Bewaffnete kapern Tanker im Golf von Aden – Sorge vor Rückkehr der Piraten
Mutmasslich somalische Piraten haben im Golf von Aden einen Tanker in ihre Gewalt gebracht. Die Angreifer enterten die «Asana» am Freitag vor der Küste des Jemen und steuerten das Schiff anschliessend offenbar in Richtung Somalia. Über das Schicksal der Besatzung ist bislang nichts bekannt.

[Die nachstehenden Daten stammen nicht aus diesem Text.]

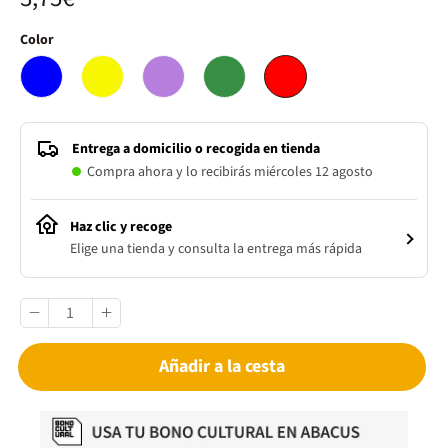
Color
Entrega a domicilio o recogida en tienda
Compra ahora y lo recibirás miércoles 12 agosto
Haz clic y recoge
Elige una tienda y consulta la entrega más rápida
Añadir a la cesta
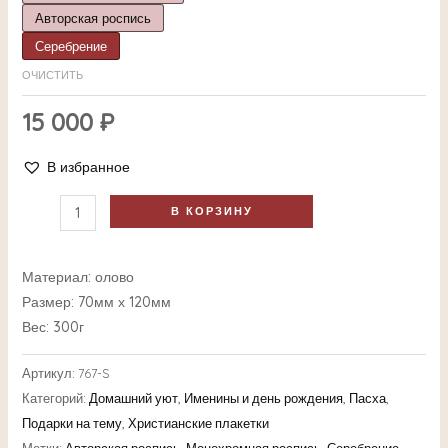
Авторская роспись
Серебрение
ОЧИСТИТЬ
15 000
₽
В избранное
В КОРЗИНУ
Материал: олово
Размер: 70мм х 120мм
Вес: 300г
Артикул:
767-S
Категорий:
Домашний уют
,
Именины и день рождения
,
Пасха
,
Подарки на тему
,
Христианские плакетки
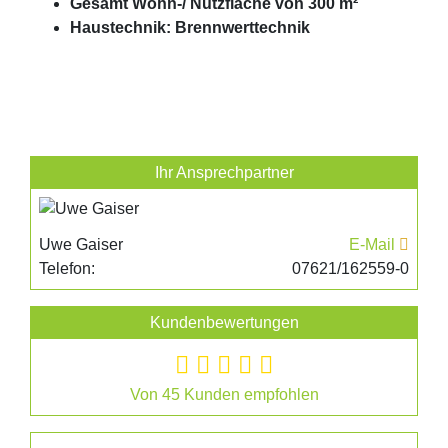
Gesamt Wohn-/ Nutzfläche von 300 m²
Haustechnik: Brennwerttechnik
Ihr Ansprechpartner
Uwe Gaiser
E-Mail
Telefon:
07621/162559-0
Kundenbewertungen
Von 45 Kunden empfohlen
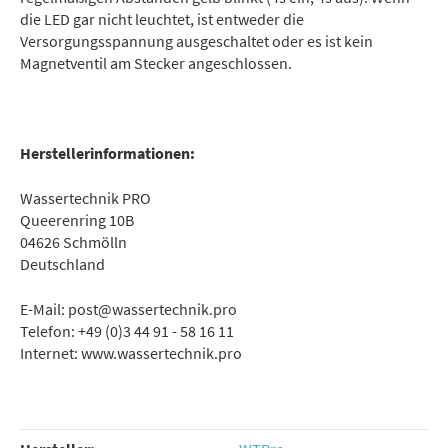
die LED gar nicht leuchtet, ist entweder die
Versorgungsspannung ausgeschaltet oder es ist kein
Magnetventil am Stecker angeschlossen.
Herstellerinformationen:
Wassertechnik PRO
Queerenring 10B
04626 Schmölln
Deutschland
E-Mail: post@wassertechnik.pro
Telefon: +49 (0)3 44 91 - 58 16 11
Internet: www.wassertechnik.pro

Die britische Seefahrtsbehörde UKMTO sprach von einem «illegalen Betreten» des Schiffes rund 65 Seemeilen – etwa 120 Kilometer – südlich der jemenitischen Hafenstadt Al-Mukalla. Militärbehörden hätten gemeldet, dass «unbefugte Personen» an Bord gelangt seien, teilte die Organisation mit. Andere Schiffe wurden aufgefordert, das Gebiet mit besonderer Vorsicht zu durchqueren.
Tanker setzte offenbar noch Notruf ab
Bei der «Asana» handelt es sich Medienberichten zufolge um einen unter tansanischer Flagge fahrenden Öl- und Chemikalientanker. Das Schiff war demnach auf dem Weg zum Hafen von Bosaso in Puntland und verfügte offenbar über kein bewaffnetes Sicherheitsteam. Die britische Sicherheitsfirma Ambrey geht davon aus, dass somalische Piraten hinter der Kaperung stehen.
Der Tanker hatte vor der Übernahme noch einen Notruf abgesetzt. Ein südkoreanisches Marineschiff sei daraufhin zur Unterstützung aufgebrochen, berichtete die Nachrichtenagentur AP unter Berufung auf Ambrey. Ob die Einsatzkräfte den Tanker inzwischen erreicht haben, blieb zunächst unklar.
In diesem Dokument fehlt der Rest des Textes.